══ RAW DATA ══
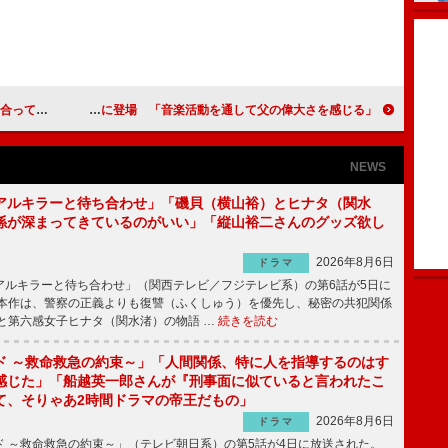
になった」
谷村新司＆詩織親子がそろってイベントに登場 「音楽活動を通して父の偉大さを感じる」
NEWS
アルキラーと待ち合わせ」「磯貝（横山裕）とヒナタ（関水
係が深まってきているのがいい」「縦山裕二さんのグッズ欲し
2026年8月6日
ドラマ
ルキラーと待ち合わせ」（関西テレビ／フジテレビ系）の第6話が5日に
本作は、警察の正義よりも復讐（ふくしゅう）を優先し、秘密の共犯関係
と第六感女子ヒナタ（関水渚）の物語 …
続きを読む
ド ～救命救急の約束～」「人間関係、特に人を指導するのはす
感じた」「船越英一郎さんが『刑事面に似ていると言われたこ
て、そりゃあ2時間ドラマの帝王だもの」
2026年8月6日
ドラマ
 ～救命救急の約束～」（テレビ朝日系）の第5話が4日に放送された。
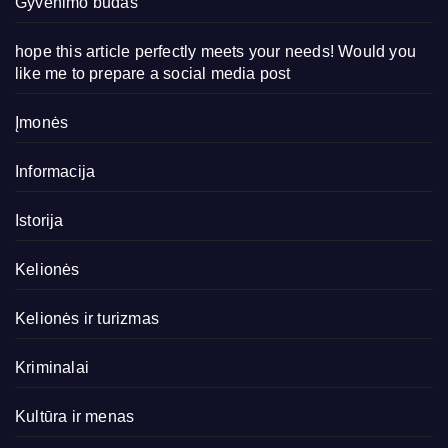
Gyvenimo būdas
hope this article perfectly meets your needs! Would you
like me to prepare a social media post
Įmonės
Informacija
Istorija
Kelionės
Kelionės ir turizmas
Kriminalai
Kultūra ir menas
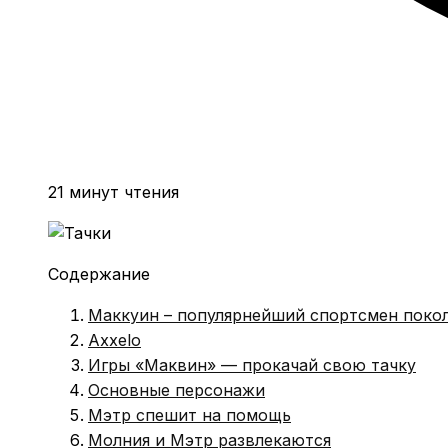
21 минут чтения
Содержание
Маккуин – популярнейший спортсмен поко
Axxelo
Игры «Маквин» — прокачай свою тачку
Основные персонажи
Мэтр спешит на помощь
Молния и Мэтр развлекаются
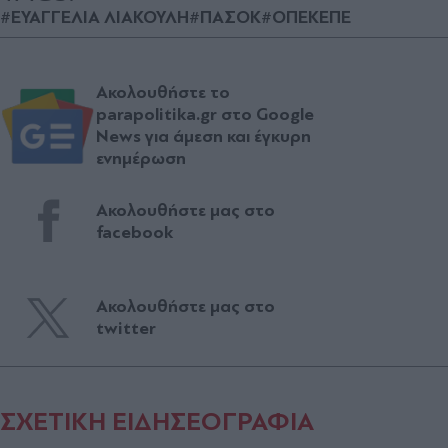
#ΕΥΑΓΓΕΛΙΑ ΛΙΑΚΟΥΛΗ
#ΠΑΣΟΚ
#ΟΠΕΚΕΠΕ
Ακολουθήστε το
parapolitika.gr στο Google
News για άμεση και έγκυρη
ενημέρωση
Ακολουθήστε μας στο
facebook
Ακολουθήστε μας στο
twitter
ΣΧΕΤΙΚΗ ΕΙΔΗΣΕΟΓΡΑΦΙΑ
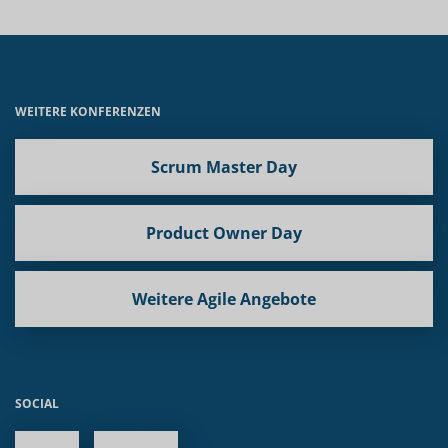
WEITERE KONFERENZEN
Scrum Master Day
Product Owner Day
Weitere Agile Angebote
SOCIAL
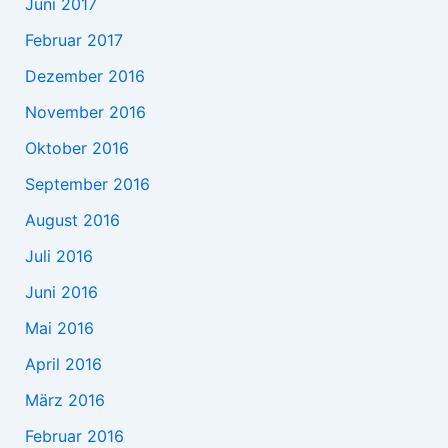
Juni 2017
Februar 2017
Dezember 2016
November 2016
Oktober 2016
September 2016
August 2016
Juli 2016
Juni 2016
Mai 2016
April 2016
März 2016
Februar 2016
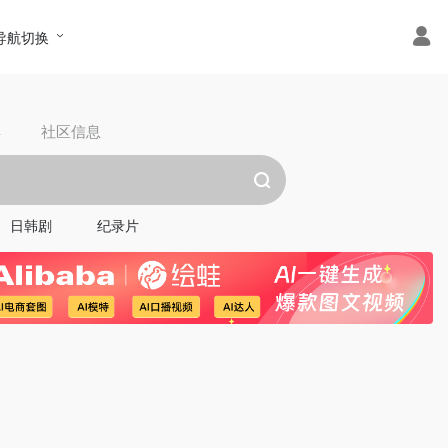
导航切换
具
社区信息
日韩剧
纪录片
═══
▶ [PROBLEM REQUIREMENTS]: The copy should match each line above exactly and contain no images.

▶ [ANSWER TO THE PROBLEM]:
になった」
谷村新司＆詩織親子がそろってイベントに登場 「音楽活動を通して父の偉大さを感じる」
NEWS
アルキラーと待ち合わせ」「磯貝（横山裕）とヒナタ（関水
係が深まってきているのがいい」「縦山裕二さんのグッズ欲し
2026年8月6日
ドラマ
ルキラーと待ち合わせ」（関西テレビ／フジテレビ系）の第6話が5日に
本作は、警察の正義よりも復讐（ふくしゅう）を優先し、秘密の共犯関係
と第六感女子ヒナタ（関水渚）の物語 …
続きを読む
ド ～救命救急の約束～」「人間関係、特に人を指導するのはす
感じた」「船越英一郎さんが『刑事面に似ていると言われたこ
て、そりゃあ2時間ドラマの帝王だもの」
2026年8月6日
ドラマ
 ～救命救急の約束～」（テレビ朝日系）の第5話が4日に放送された。
Gyvenimo būdas
hope this article perfectly meets your needs! Would you
like me to prepare a social media post
Įmonės
Informacija
Istorija
Kelionės
Kelionės ir turizmas
Kriminalai
Kultūra ir menas
21 минут чтения
Содержание
Маккуин – популярнейший спортсмен поко
Axxelo
Игры «Маквин» — прокачай свою тачку
Основные персонажи
Мэтр спешит на помощь
Молния и Мэтр развлекаются
#ΕΥΑΓΓΕΛΙΑ ΛΙΑΚΟΥΛΗ
#ΠΑΣΟΚ
#ΟΠΕΚΕΠΕ
Ακολουθήστε το
parapolitika.gr στο Google
News για άμεση και έγκυρη
ενημέρωση
Ακολουθήστε μας στο
facebook
Ακολουθήστε μας στο
twitter
ΣΧΕΤΙΚΗ ΕΙΔΗΣΕΟΓΡΑΦΙΑ
WEITERE KONFERENZEN
Scrum Master Day
Product Owner Day
Weitere Agile Angebote
SOCIAL
Juni 2017
Februar 2017
Dezember 2016
November 2016
Oktober 2016
September 2016
August 2016
Juli 2016
Juni 2016
Mai 2016
April 2016
März 2016
Februar 2016
导航切换
具
社区信息
日韩剧
纪录片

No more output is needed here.